1. We process data to enable contact with the Controller – to submit an inquiry, provide a response, and conduct further correspondence.

2. The legal basis for processing personal data is Article 6(1)(f) of the GDPR, i.e., the legitimate interest of the controller, which the controller considers to be the achievement of the aforementioned processing purpose and the enabling of contacting the data subject to present service offers, send information about webinars, training, and provide other information that the controller deems interesting and useful for the data subject.

3. Data will be stored until the processing purpose is fulfilled or potential claims expire, or until the data subject effectively objects to such processing by the Controller.

4. Providing personal data is voluntary, but necessary to contact/correspond with the Controller.

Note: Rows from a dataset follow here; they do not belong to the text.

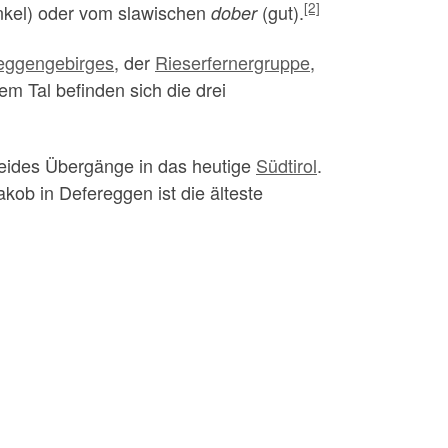
[2]
nkel) oder vom slawischen
(gut).
dober
eggengebirges
, der
Rieserfernergruppe
,
dem Tal befinden sich die drei
beides Übergänge in das heutige
Südtirol
.
kob in Defereggen ist die älteste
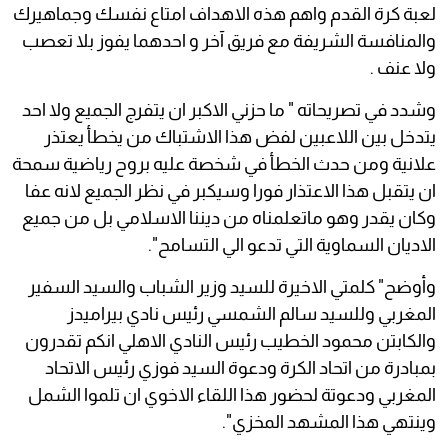
لعبة كرة القدم واهم هذه الاهداف امتاع نفسك وجماهيرك
والمنافسة الشريفة مع فريق آخر و احدهما يفوز بلا تعصب
ولا عنف .
وشدد في تصريحاته " ما حزني الاكبر ان يتفرج الجميع ولا احد
يتدخل بين اللاعبين لفض هذا الاشتباك من يخطأ يعتذر
علانية ومن حدث الخطأ في شخصة عليه بروح رياضية سمحة
ان يتقبل هذا الاعتذار فورا وسيكبر في نظر الجميع لانه عفا
وكان يقدر وهو ماتعلمناه من ديننا الاسلامي بل من جميع
الاديان السماوية التي تدعو الي التسامح".
وأوضح" كلمتي الاخيرة للسيد وزير الشباب والسيد السفير
المغربي وللسيد سالم الشمسي رئيس نادي بيراميدز
والكابتن محمود الخطيب رئيس النادي الاهلي انكم تقدرون
بمبادرة من اتحاد الكرة ودعوة السيد فوزي رئيس الاتحاد
المغربي ودعوتة لحضور هذا اللقاء الاخوي ان تلموا الشمل
وينتهي هذا المشهد المخزي".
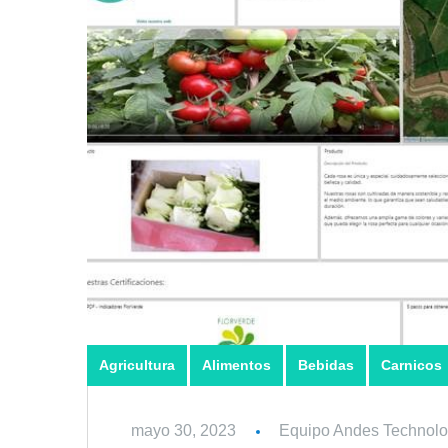
Agricultura
Alimentos
Bebidas
Carnicos
mayo 30, 2023
Equipo Andes Technolo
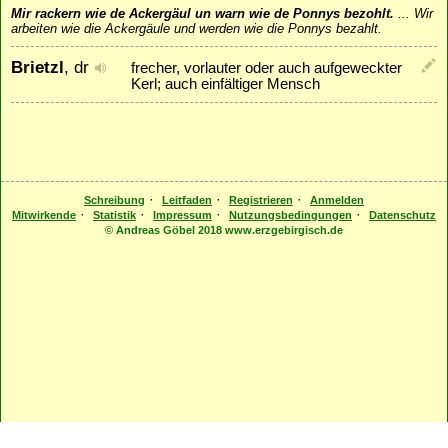
Mir rackern wie de Ackergäul un warn wie de Ponnys bezohlt.
...
Wir
arbeiten wie die Ackergäule und werden wie die Ponnys bezahlt.
Brietzl
, dr
frecher, vorlauter oder auch aufgeweckter
Kerl; auch einfältiger Mensch
·
·
·
Schreibung
Leitfaden
Registrieren
Anmelden
·
·
·
·
Mitwirkende
Statistik
Impressum
Nutzungsbedingungen
Datenschutz
© Andreas Göbel 2018 www.erzgebirgisch.de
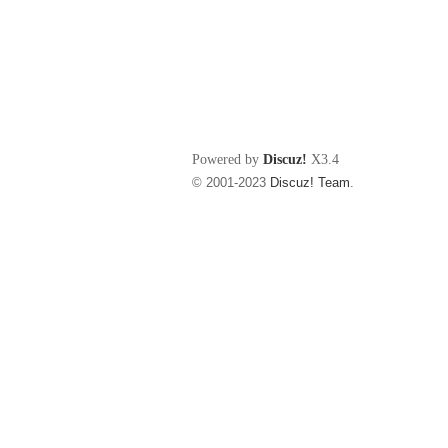
Powered by
Discuz!
X3.4
© 2001-2023
Discuz! Team
.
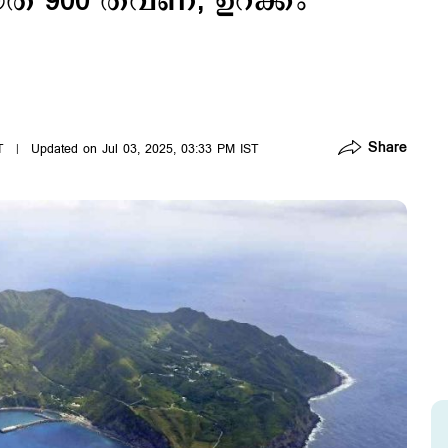
ിയത് 900 തവണ; ഉറക്കം
Share
T
Updated on Jul 03, 2025, 03:33 PM IST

III. Marketing Information

1. In connection with training activities conducted by the Controller, participation in and/or leading of events by the Controller’s employees, cooperation, networking, and the exchange of experience,, the Controller acquires personal data, which it then processes for marketing purposes – sending information about events, offers, and services that might be of interest to the data subject.

2. As a rule, the source of data is the data subject (via email contact, phone contact, or the contact form). However, it may happen that the Controller obtains personal data from another source e.g., employees, company promotional materials, websites, social media, during contract negotiations. For contact purposes, the Controller always uses business contact details.

3. The legal basis for processing is Article 6(1)(f) of the GDPR – i.e., the legitimate interest, which is the achievement of the processing purpose.

4. Data will be stored until the processing purpose is fulfilled or until the data subject effectively objects to such processing by the Controller.

This Privacy Policy is effective from the date of its publication: 13.03.2026. Any amendments to this document will be published at https://rockawork.com/en/privacy-policy/ and will take effect upon publication.

The Service may contain links to third-party websites. The Service Owner does not control these sites and is therefore not responsible for the practices of third parties regarding the confidentiality and security of personal data processed through these sites.